Storia di fuga e di crescita, di ingiustizie e di amori, il romanzo “Nemici fraterni” – recentissima pubblicazione dell’avvocato napoletano Alfredo Alvino per Edizioni dell’Ippogrifo – dipana la vicenda di due giovani, Federico e Turillo, cresciuti insieme in una terra ospitale nonostante le numerose contraddizioni e che finiscono per allontanarsi inesorabilmente, complice un sostrato sociale rigido che impone loro le sue leggi. Alvino, che esercita presso l’Avvocatura della Regione Campania, non è nuovo al mondo editoriale: ha già pubblicato, in passato, due raccolte di racconti, “Le figurine dell’età felice” e “Autunno Napoletano”.

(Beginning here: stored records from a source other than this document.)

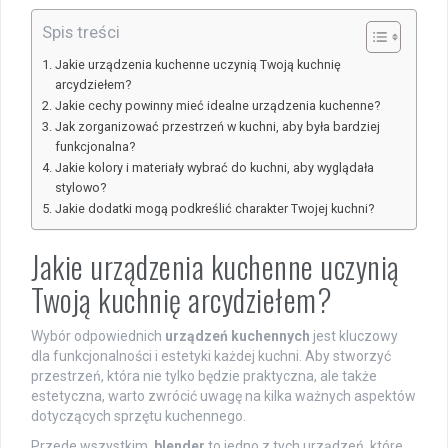
Spis treści
Jakie urządzenia kuchenne uczynią Twoją kuchnię
arcydziełem?
Jakie cechy powinny mieć idealne urządzenia kuchenne?
Jak zorganizować przestrzeń w kuchni, aby była bardziej
funkcjonalna?
Jakie kolory i materiały wybrać do kuchni, aby wyglądała
stylowo?
Jakie dodatki mogą podkreślić charakter Twojej kuchni?
Jakie urządzenia kuchenne uczynią
Twoją kuchnię arcydziełem?
Wybór odpowiednich
urządzeń kuchennych
jest kluczowy
dla funkcjonalności i estetyki każdej kuchni. Aby stworzyć
przestrzeń, która nie tylko będzie praktyczna, ale także
estetyczna, warto zwrócić uwagę na kilka ważnych aspektów
dotyczących sprzętu kuchennego.
Przede wszystkim,
blender
to jedno z tych urządzeń, które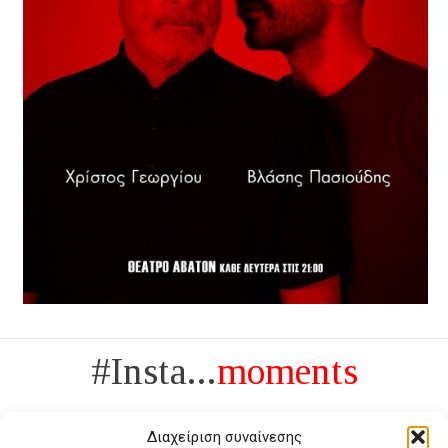
#Insta...
moments
Διαχείριση συναίνεσης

Di quest’ultima silloge fa parte “Il vicolo”, che è valso all’autore il premio letterario I Porti Sepolti. Al 2011 risale invece “Il disertore”, la storia – sempre di ambientazione rurale partenopea – di due amici, che affrontano insieme fortune e sventure andando incontro ad amori e, talvolta, a sofferenze. Anche stavolta l’amicizia ha un posto speciale nei fatti narrati: un sentimento che si carica di chiaroscuri e arriva a tingersi addirittura di odio. “Nemici fraterni” comincia nel fatidico 1848: a Chiaiano, nel fondo denominato affettuosamente A’ Melella, di proprietà del conte Ruotolo – padre di Turillo – la famiglia di Federico lavora instancabilmente, cercando di vivere dignitosamente.
Sullo sfondo incontaminato di una natura materna che asseconda i bisogni dei suoi operosi abitanti, i due ragazzi, assieme a un gruppo di coetanei, vivono un’infanzia spensierata, scandita dalla ricorrente filastrocca «Guarda ‘a luna…guarda ‘e stelle». Quando Ruotolo deciderà che per il suo primogenito è giunta l’ora di intraprendere la carriera militare, Turillo si allontanerà dal caro compagno di giochi; la frattura, col sopraggiungere di alcuni drammatici episodi, diverrà presto insanabile.
I TEMI E LO STILE
Lo stile semplice e diretto si sposa con l’indole dei personaggi: la narrazione, oltre a svelarne i punti di vista, si arricchisce di toponimi evocativi e dialoghi in lingua napoletana. Accanto alle vicissitudini dei protagonisti, emergono i ritratti forse anche più nitidi degli altri abitanti, le cui storie sono foriere di interessanti suggestioni. È il caso dei personaggi femminili, che vivono spesso condizioni subalterne eppure restano aggrappati alla propria identità: tra queste Emma De Biase e Titella, che non rinunciano a sognare l’amore.
A fare la differenza è poi sicuramente la sensibilità di Iennaro – giovane ingenuo che riesce a riscattarsi dai pregiudizi e a sposare la ragazza amata. In un sistema non certo estraneo alla corruzione, la giustizia è ben rappresentata da Tammaro Beneduce, Delegato di Polizia che si contrappone con l’ingegno a tutti coloro che cercano di circuire le autorità. Così come acquisiscono rinnovata dignità personaggi che, a causa di malaugurate coincidenze, sono finiti dietro le sbarre: don Nicola, compagno di cella di Iennaro per qualche tempo, non gli negherà il suo ascolto e i suoi preziosi consigli.

UNA CONCLUSIONE CHE RIACCENDE IL DIBATTITO
«Infatti, in quel maggio del 1860, tanto odoroso e primaverile, dallo scoglio di Quarto, un pugno di uomini dalla Casacca rossa era partito alla volta della Sicilia, era cominciata l’epopea garibaldina». Le pagine conclusive virano precipitose verso la battaglia del Volturno, trascinando i protagonisti ormai adulti verso la resa dei conti.
Dichiaratamente un prodotto dell’immaginazione dell’autore, “Nemici fraterni” si insinua – per la sua vocazione di romanzo storico – tra i momenti salienti del Risorgimento italiano in area meridionale, avanzando una rilettura che si mescola alla finzione e prova a investire i garibaldini di una luce diversa.
Una questione sollevata da tempo e, per alcuni, ancora aperta, che vede fronteggiarsi versioni contrapposte degli eventi, soprattutto in merito al presunto genocidio di Fenestrelle – cui Alvino fa riferimento – storicamente non attestato. Se il dibattito può continuare nelle sedi opportune, resta però interessante il tentativo – da parte dell’autore – di far riflettere sul potenziale rovescio della medaglia che qualsiasi rivolgimento storico reca con sé.